• **What is expected**:
Please restate the entries verbatim. The copy should hold no pictures.

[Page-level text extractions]
========

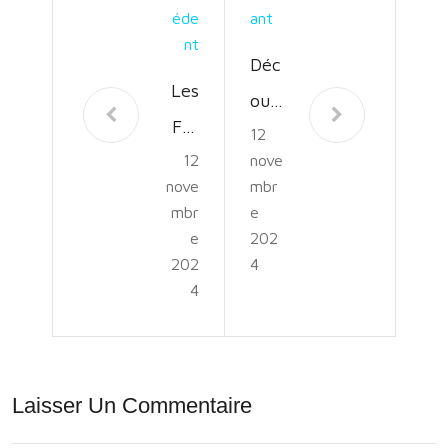
Éde
Ant
Nt
Déc
Les
ouv
For
12
rez
12
nove
mat
une
nove
mbr
ions
Mul
mbr
e
:
e
202
titu
202
4
Clé
de
4
de
de
la
Cou
Réu
rs
Laisser Un Commentaire
ssit
Pas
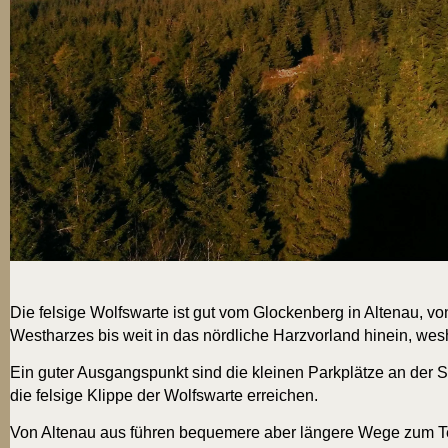
Die fel­si­ge Wolfs­war­te ist gut vom Glo­cken­berg in Alten­au, 
West­har­zes bis weit in das nörd­li­che Harz­vor­land hin­ein, we
Ein guter Aus­gangs­punkt sind die klei­nen Park­plät­ze an der 
die fel­si­ge Klip­pe der Wolfs­war­te erreichen.
Von Alten­au aus füh­ren beque­me­re aber län­ge­re Wege zum Teil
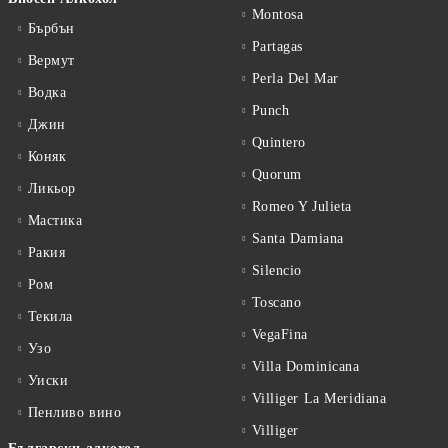
Montosa
Бърбън
Partagas
Вермут
Perla Del Mar
Водка
Punch
Джин
Quintero
Коняк
Quorum
Ликьор
Romeo Y Julieta
Мастика
Santa Damiana
Ракия
Silencio
Ром
Toscano
Текила
VegaFina
Узо
Villa Dominicana
Уиски
Villiger La Meridiana
Пенливо вино
Villiger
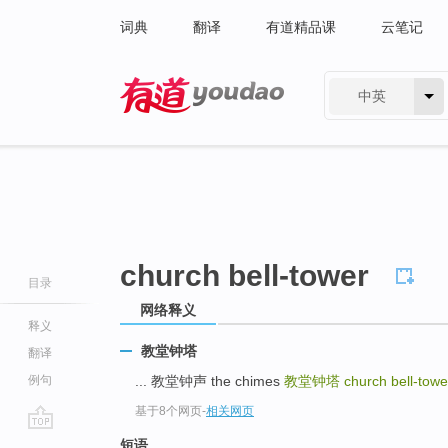
词典
翻译
有道精品课
云笔记
中英
有道 - 网易旗下搜索
church bell-tower
目录
网络释义
释义
教堂钟塔
翻译
例句
... 教堂钟声 the chimes
教堂钟塔
church bell-tow
基于8个网页
-
相关网页
go
短语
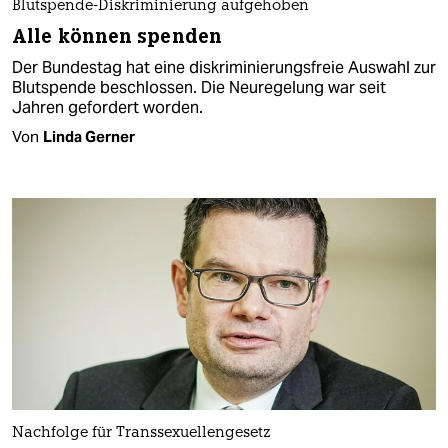
Blutspende-Diskriminierung aufgehoben
Alle können spenden
Der Bundestag hat eine diskriminierungsfreie Auswahl zur
Blutspende beschlossen. Die Neuregelung war seit
Jahren gefordert worden.
Von
Linda Gerner
Nachfolge für Transsexuellengesetz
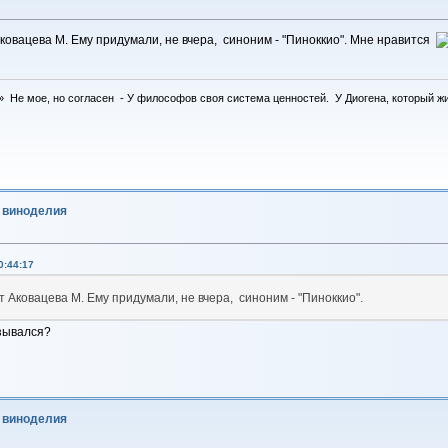
ковацева М. Ему придумали, не вчера, синоним - "Пиноккио". Мне нравится
 Не мое, но согласен - У философов своя система ценностей. У Диогена, который жил 
о виноделия
0:44:17
т Аковацева М. Ему придумали, не вчера, синоним - "Пиноккио".
азывался?
о виноделия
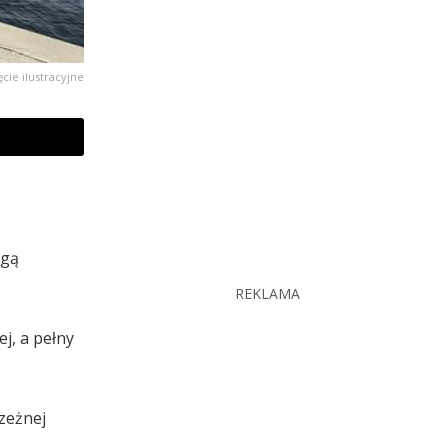
ęcie ilustracyjne
ogą
REKLAMA
j, a pełny
zeżnej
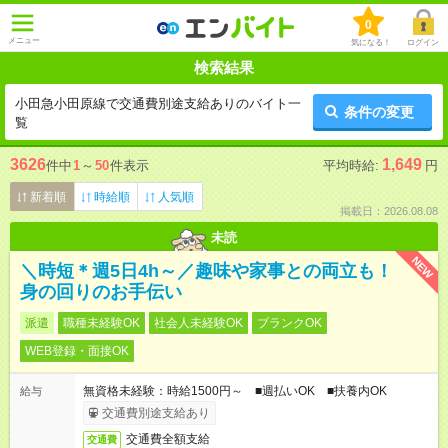
0
メニュー
気になる！
ログイン
検索結果
小田急小田原線で交通費別途支給ありのバイト一
条件の変更
覧
3626
1,649
件中
1
～
50
件表示
平均時給:
円
新着順
時給順
人気順
掲載日：2026.08.08
未読
NEW
＼時短＊週5日4h～／趣味や家事との両立も！
身の回りのお手伝い
派遣
職種未経験OK
社会人未経験OK
ブランクOK
WEB登録・面接OK
無資格未経験：時給1500円～ ■週払いOK ■扶養内OK
給与
交通費別途支給あり
交通費全額支給
交通費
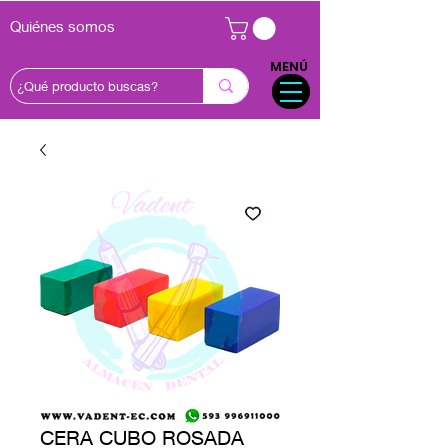
Quiénes somos
MENÚ
CERA CUBO ROSADA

========

• **Output for this task**:
Éde
Ant
Nt
Déc
Les
ouv
For
12
rez
12
nove
mat
une
nove
mbr
ions
Mul
mbr
e
:
e
202
titu
202
4
Clé
de
4
de
de
la
Cou
Réu
rs
Laisser Un Commentaire
ssit
Pas
Die fel­si­ge Wolfs­war­te ist gut vom Glo­cken­berg in Alten­au, 
West­har­zes bis weit in das nörd­li­che Harz­vor­land hin­ein, we
Ein guter Aus­gangs­punkt sind die klei­nen Park­plät­ze an der 
die fel­si­ge Klip­pe der Wolfs­war­te erreichen.
Von Alten­au aus füh­ren beque­me­re aber län­ge­re Wege zum Teil
Montosa
Бърбън
Partagas
Вермут
Perla Del Mar
Водка
Punch
Джин
Quintero
Коняк
Quorum
Ликьор
Romeo Y Julieta
Мастика
Santa Damiana
Ракия
Silencio
Ром
Toscano
Текила
VegaFina
Узо
Villa Dominicana
Уиски
Villiger La Meridiana
Пенливо вино
Villiger
词典
翻译
有道精品课
云笔记
中英
有道 - 网易旗下搜索
church bell-tower
目录
网络释义
释义
教堂钟塔
翻译
例句
... 教堂钟声 the chimes
教堂钟塔
church bell-tow
基于8个网页
-
相关网页
go
短语
Blutspende-Diskriminierung aufgehoben
Alle können spenden
Der Bundestag hat eine diskriminierungsfreie Auswahl zur
Blutspende beschlossen. Die Neuregelung war seit
Jahren gefordert worden.
Von
Linda Gerner
Nachfolge für Transsexuellengesetz
ковацева М. Ему придумали, не вчера, синоним - "Пиноккио". Мне нравится
 Не мое, но согласен - У философов своя система ценностей. У Диогена, который жил 
о виноделия
0:44:17
т Аковацева М. Ему придумали, не вчера, синоним - "Пиноккио".
азывался?
о виноделия
ęcie ilustracyjne
ogą
REKLAMA
j, a pełny
zeżnej
0
メニュー
気になる！
ログイン
検索結果
小田急小田原線で交通費別途支給ありのバイト一
条件の変更
覧
3626
1,649
件中
1
～
50
件表示
平均時給:
円
新着順
時給順
人気順
掲載日：2026.08.08
未読
NEW
＼時短＊週5日4h～／趣味や家事との両立も！
身の回りのお手伝い
派遣
職種未経験OK
社会人未経験OK
ブランクOK
WEB登録・面接OK
無資格未経験：時給1500円～ ■週払いOK ■扶養内OK
給与
交通費別途支給あり
交通費全額支給
交通費
Quiénes somos
MENÚ
CERA CUBO ROSADA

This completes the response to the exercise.